*Work item*:
Please show every line in the entries below that includes the word "véritable".

Records contained in a dataset
● ● ● ● ●
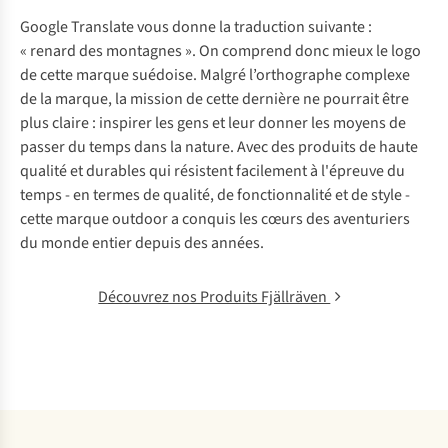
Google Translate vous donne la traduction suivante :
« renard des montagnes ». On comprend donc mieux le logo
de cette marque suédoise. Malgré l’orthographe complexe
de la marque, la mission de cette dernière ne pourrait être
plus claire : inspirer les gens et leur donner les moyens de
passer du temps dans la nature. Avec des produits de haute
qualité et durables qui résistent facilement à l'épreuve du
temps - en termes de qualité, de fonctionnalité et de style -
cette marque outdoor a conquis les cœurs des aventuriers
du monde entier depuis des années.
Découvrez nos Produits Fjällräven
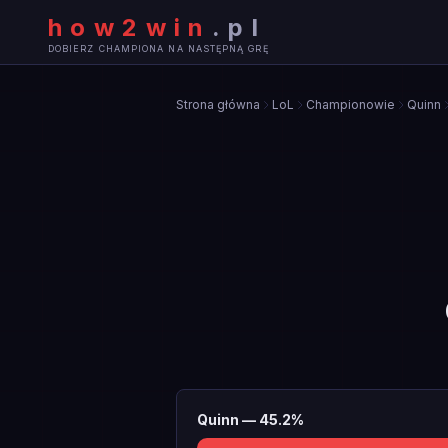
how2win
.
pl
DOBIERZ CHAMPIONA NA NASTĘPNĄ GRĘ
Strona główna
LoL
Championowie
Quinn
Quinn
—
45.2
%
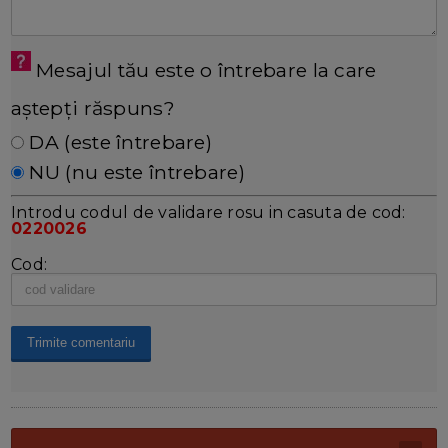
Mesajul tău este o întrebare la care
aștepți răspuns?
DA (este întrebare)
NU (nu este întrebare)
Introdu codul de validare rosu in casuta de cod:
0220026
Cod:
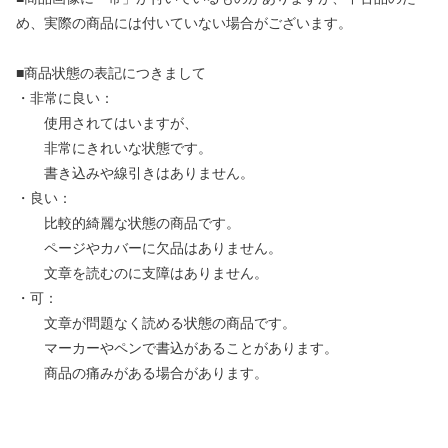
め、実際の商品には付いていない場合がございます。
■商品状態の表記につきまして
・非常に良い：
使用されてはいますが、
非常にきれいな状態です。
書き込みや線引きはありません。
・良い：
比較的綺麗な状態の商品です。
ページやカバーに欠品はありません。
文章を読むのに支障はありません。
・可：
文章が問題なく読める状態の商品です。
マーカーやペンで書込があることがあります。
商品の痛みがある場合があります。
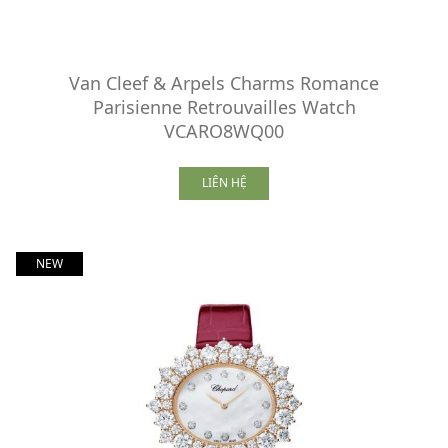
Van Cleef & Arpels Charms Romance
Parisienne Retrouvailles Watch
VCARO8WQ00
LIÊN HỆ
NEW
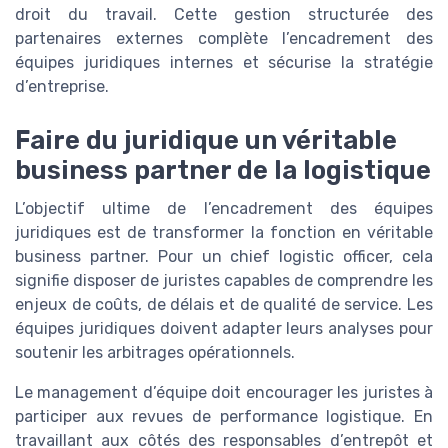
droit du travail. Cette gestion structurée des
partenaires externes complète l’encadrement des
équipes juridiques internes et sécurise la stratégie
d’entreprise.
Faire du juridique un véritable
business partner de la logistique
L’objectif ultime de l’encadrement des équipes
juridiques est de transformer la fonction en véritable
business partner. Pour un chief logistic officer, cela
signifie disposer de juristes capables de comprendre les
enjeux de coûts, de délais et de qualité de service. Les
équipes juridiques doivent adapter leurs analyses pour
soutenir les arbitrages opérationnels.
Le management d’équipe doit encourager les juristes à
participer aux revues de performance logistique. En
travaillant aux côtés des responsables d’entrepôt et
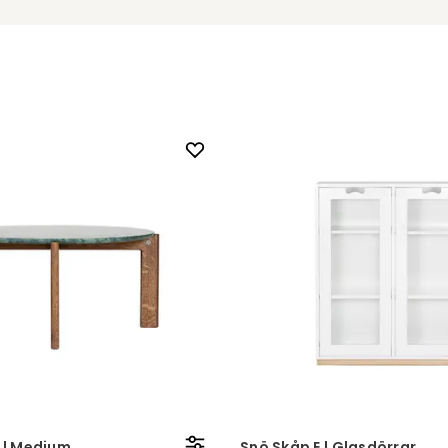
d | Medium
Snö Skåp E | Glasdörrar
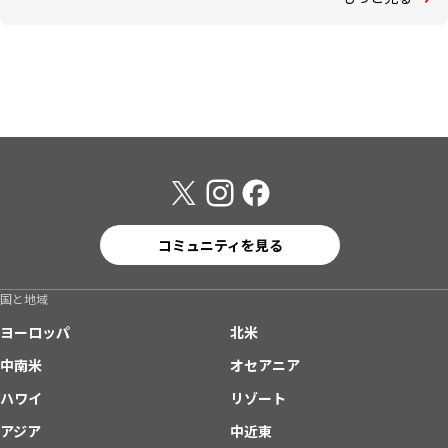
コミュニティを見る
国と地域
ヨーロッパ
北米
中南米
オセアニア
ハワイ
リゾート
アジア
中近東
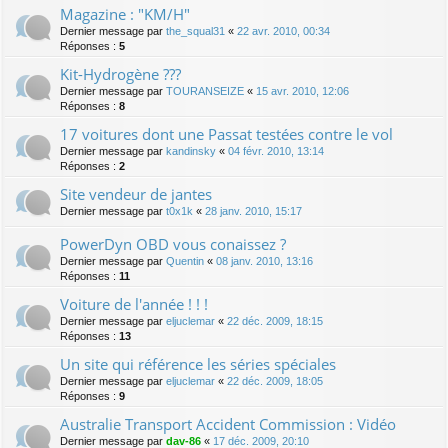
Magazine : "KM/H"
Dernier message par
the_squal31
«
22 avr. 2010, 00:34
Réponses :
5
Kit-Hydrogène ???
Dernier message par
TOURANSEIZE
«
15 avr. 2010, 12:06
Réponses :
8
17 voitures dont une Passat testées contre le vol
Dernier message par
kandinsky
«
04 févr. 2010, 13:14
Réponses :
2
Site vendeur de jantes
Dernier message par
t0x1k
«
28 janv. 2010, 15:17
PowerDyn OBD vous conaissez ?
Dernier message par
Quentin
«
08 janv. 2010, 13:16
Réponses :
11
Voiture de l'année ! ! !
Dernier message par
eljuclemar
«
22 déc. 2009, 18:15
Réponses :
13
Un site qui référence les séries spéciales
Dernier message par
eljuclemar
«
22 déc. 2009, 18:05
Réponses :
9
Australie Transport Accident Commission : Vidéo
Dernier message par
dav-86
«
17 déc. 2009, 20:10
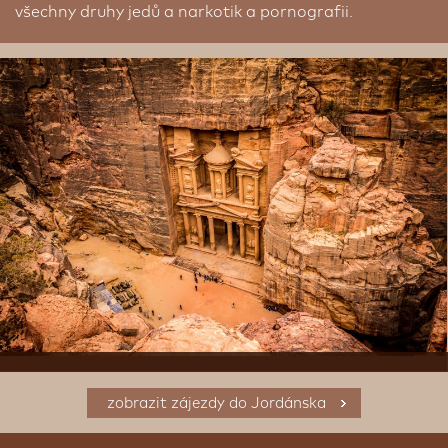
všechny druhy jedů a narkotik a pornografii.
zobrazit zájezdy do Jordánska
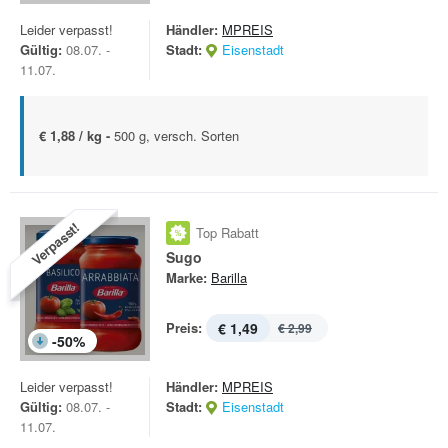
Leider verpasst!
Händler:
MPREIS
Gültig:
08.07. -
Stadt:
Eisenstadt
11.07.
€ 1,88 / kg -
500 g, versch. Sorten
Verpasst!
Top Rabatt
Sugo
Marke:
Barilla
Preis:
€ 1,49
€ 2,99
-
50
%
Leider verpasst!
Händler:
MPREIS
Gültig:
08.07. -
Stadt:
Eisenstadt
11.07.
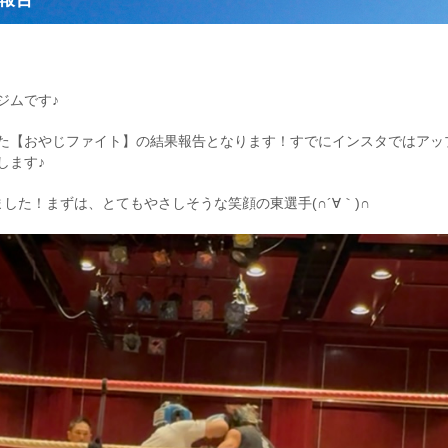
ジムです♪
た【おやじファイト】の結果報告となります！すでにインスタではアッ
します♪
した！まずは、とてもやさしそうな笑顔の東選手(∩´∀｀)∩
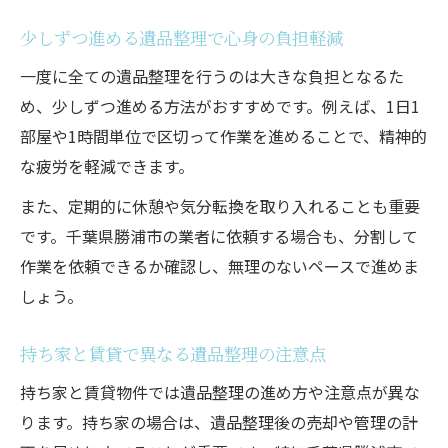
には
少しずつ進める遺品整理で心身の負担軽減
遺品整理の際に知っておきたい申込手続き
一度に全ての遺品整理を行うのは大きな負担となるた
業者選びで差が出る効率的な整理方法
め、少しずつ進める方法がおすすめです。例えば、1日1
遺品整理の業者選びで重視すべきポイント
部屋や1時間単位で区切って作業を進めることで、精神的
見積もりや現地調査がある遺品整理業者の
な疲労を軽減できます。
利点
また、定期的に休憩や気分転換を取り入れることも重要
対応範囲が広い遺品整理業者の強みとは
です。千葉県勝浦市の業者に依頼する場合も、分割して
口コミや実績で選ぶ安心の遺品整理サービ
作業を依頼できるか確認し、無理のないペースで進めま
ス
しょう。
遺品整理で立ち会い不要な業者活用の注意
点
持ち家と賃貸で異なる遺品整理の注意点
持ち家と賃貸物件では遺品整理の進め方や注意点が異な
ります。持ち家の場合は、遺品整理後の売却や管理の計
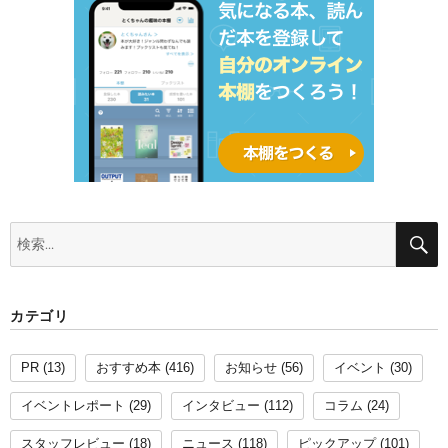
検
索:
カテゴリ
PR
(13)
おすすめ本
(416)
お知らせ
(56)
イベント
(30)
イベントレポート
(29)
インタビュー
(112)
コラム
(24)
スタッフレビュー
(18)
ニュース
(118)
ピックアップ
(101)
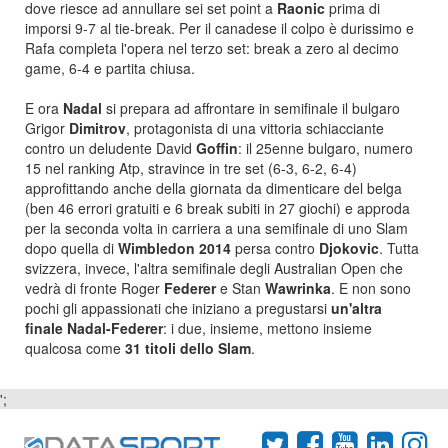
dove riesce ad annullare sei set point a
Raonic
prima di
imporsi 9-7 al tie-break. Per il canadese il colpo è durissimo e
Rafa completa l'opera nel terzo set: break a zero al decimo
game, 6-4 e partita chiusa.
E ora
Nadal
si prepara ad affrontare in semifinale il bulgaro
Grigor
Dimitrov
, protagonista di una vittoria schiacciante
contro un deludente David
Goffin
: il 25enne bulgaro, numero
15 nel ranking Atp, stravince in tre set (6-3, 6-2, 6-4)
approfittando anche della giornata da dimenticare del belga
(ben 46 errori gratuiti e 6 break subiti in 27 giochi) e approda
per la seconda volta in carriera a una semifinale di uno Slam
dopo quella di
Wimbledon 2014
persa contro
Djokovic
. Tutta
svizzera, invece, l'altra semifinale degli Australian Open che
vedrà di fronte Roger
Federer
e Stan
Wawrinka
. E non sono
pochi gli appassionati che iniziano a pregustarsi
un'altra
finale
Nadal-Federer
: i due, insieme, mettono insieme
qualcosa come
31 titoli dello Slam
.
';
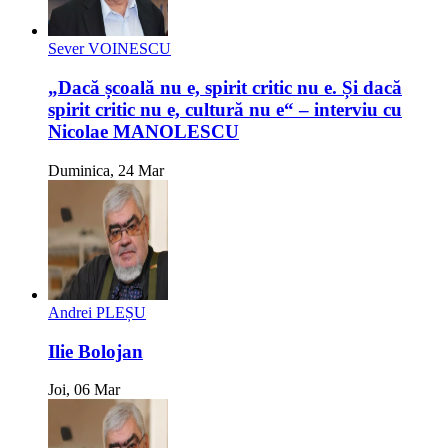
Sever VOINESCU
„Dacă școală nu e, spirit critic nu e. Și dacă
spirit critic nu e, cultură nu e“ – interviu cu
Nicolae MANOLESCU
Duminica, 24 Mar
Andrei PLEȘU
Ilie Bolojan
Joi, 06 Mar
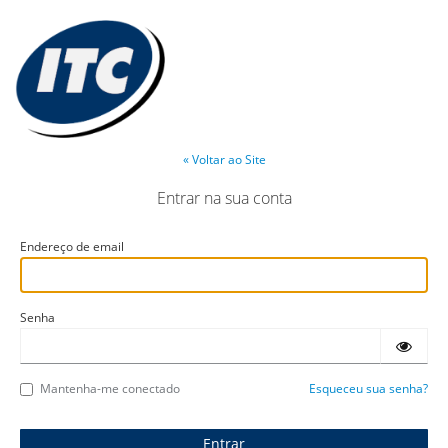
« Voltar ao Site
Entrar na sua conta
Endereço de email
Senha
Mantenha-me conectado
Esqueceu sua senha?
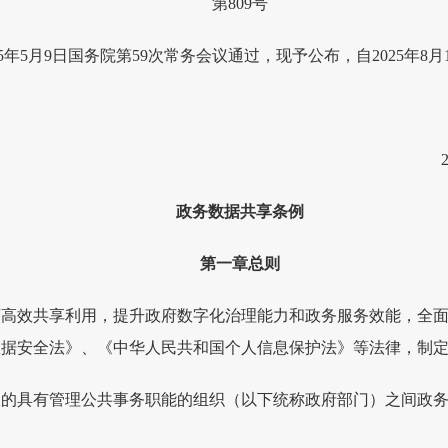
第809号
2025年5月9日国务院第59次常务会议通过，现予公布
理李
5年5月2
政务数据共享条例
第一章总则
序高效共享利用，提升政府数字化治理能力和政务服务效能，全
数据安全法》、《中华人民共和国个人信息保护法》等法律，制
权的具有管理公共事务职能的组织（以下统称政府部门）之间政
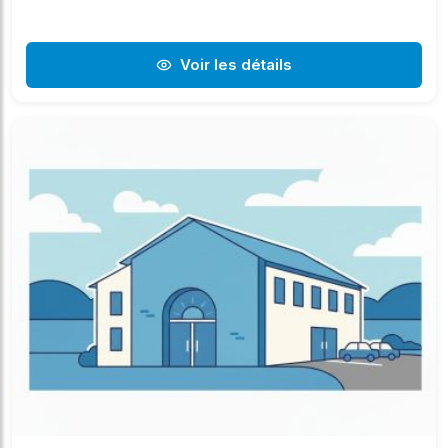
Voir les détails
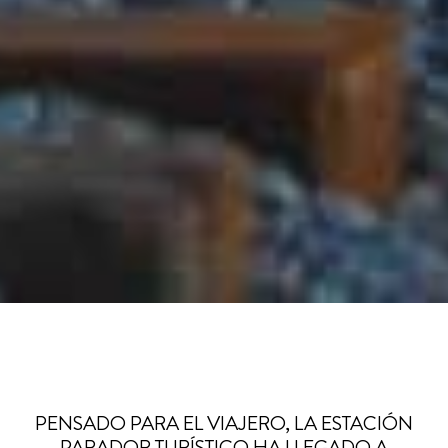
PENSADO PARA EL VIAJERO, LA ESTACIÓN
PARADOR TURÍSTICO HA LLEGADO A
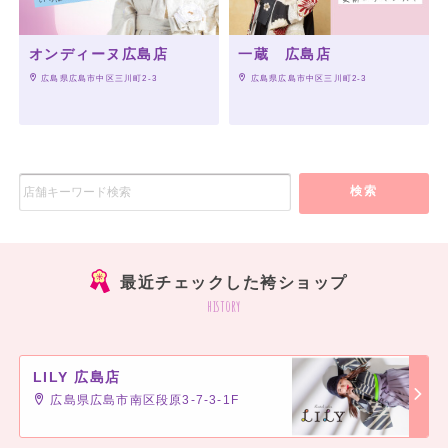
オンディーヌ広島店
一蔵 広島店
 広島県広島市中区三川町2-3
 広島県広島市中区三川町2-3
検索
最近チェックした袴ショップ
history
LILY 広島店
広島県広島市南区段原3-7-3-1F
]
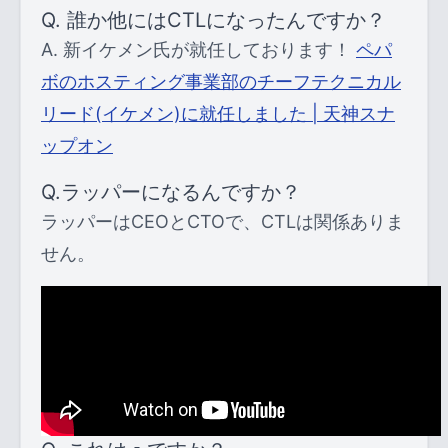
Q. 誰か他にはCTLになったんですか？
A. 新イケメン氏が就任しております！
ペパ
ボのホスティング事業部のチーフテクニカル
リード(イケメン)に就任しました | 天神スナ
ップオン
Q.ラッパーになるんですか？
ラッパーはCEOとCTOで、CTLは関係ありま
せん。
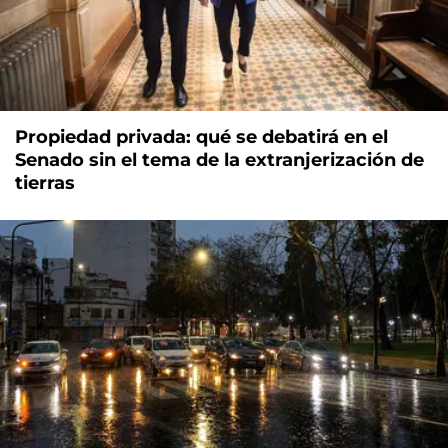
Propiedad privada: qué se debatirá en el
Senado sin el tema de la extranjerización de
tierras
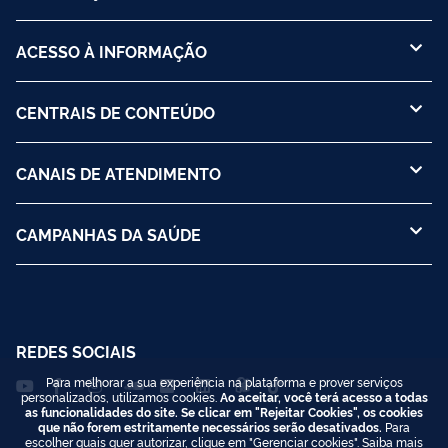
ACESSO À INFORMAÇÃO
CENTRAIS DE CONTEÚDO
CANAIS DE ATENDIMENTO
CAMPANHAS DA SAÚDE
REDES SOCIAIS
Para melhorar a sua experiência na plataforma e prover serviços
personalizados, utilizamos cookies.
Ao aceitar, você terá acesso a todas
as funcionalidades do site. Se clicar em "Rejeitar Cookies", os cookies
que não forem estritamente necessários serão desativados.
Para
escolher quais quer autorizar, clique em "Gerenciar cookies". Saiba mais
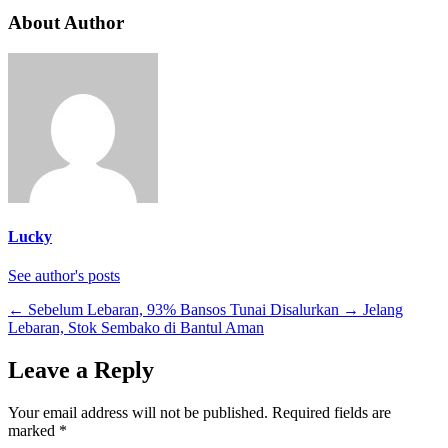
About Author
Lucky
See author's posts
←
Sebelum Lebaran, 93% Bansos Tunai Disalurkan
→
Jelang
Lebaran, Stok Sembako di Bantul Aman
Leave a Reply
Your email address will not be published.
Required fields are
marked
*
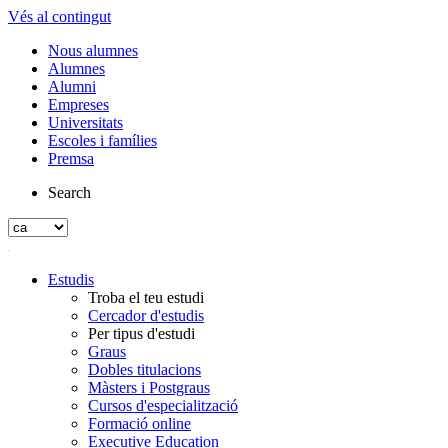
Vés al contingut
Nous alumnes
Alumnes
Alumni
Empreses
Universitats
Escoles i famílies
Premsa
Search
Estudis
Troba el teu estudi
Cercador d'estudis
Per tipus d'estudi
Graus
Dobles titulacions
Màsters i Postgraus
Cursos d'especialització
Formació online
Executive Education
● ● ● ● ●
*Answer to this exercise*:
Faire du juridique un véritable
juridiques est de transformer la fonction en véritable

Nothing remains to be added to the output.